Originally Posted by ultramarina
DS was very gifted (!) and that she is very willing to work with us to accommodate his needs. However, she is teaching a class that is mostly low-SES kids who mostly need to just catch up and get on board with basic K skills. She talked about providing harder homework but indicated that she wants our input and is open to our ideas.

I'd look outside the box. What resources are there in the school that can be leveraged? Our younger DS's best kindergarten experience was a pull-out book group run by the school librarian while the other kids were doing phonics. Could the gifted teacher give him even half an hour a week?

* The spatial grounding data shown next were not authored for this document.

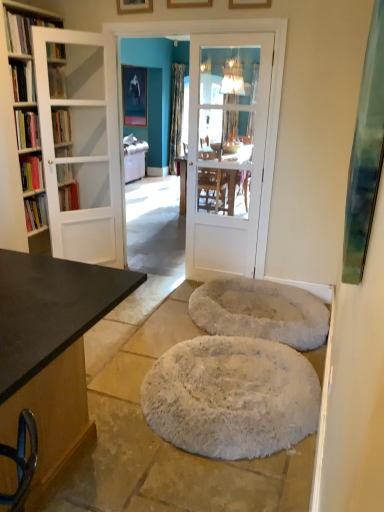 Question: Can you confirm if white glossy door at center, which ranks as the first door in right-to-left order, is positioned to the left of wooden picture frame at upper center, placed as the first picture frame when sorted from right to left?

Choices:
 (A) yes
 (B) no

Answer: (A)

Question: Does white glossy door at center, the 2th door positioned from the left, lie behind wooden picture frame at upper center, placed as the first picture frame when sorted from right to left?

Choices:
 (A) yes
 (B) no

Answer: (A)

Question: Is white glossy door at center, the 2th door positioned from the left, looking in the opposite direction of wooden picture frame at upper center, the first picture frame when ordered from front to back?

Choices:
 (A) yes
 (B) no

Answer: (B)

Question: Does white glossy door at center, which ranks as the first door in right-to-left order, have a smaller size compared to wooden picture frame at upper center, the fourth picture frame positioned from the left?

Choices:
 (A) yes
 (B) no

Answer: (B)

Question: Is white glossy door at center, the 2th door positioned from the left, shorter than wooden picture frame at upper center, the 4th picture frame viewed from the top?

Choices:
 (A) no
 (B) yes

Answer: (A)

Question: Can you confirm if white glossy door at center, the 2th door positioned from the left, is taller than wooden picture frame at upper center, the 4th picture frame viewed from the top?

Choices:
 (A) yes
 (B) no

Answer: (A)

Question: Does wooden picture frame at upper center, which is the 3th picture frame from right to left, contain wooden picture frame at upper center, which is counted as the first picture frame, starting from the bottom?

Choices:
 (A) no
 (B) yes

Answer: (A)

Question: Is wooden picture frame at upper center, the 3th picture frame when ordered from front to back, in contact with wooden picture frame at upper center, placed as the first picture frame when sorted from right to left?

Choices:
 (A) no
 (B) yes

Answer: (A)

Question: Does wooden picture frame at upper center, the second picture frame viewed from the top, have a greater width compared to wooden picture frame at upper center, which is counted as the first picture frame, starting from the bottom?

Choices:
 (A) no
 (B) yes

Answer: (B)

Question: From the image's perspective, is wooden picture frame at upper center, which appears as the 2th picture frame when viewed from the left, on top of wooden picture frame at upper center, the fourth picture frame positioned from the left?

Choices:
 (A) no
 (B) yes

Answer: (B)

Question: Could you tell me if wooden picture frame at upper center, the second picture frame viewed from the top, is facing wooden picture frame at upper center, which is counted as the first picture frame, starting from the bottom?

Choices:
 (A) yes
 (B) no

Answer: (B)

Question: Is wooden picture frame at upper center, the second picture frame viewed from the top, facing away from wooden picture frame at upper center, the fourth picture frame positioned from the left?

Choices:
 (A) yes
 (B) no

Answer: (B)

Question: Does wooden picture frame at upper center, which ranks as the 3th picture frame in back-to-front order, contain matte white bookshelf at upper left, the 3th book positioned from the bottom?

Choices:
 (A) yes
 (B) no

Answer: (B)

Originally Posted by ultramarina
so giving him some self-directed writing assignments (short book response stuff) is one idea.

Is he willing to write on his own?

Originally Posted by ultramarina
Fill in the bubble reading comp is another. I would like to exempt him from rote letter and phonics work because it makes him insane, but am not sure if asking for that is too much.

We always asked for our younger DS's pullouts to happen then.
Originally Posted by ultramarina
The major concern here is that he started off his previous school year at an academic pre-K (state funded curriculum) enjoying the novelty, but my midyear he hated it. Could not stand the repetition and cried most days before school.

That's data. I'd make it a cooperative project based on that. "How can we all accommodate so DS isn't frustrated, while he still gets the writing practice and [whatever else] he needs in K?"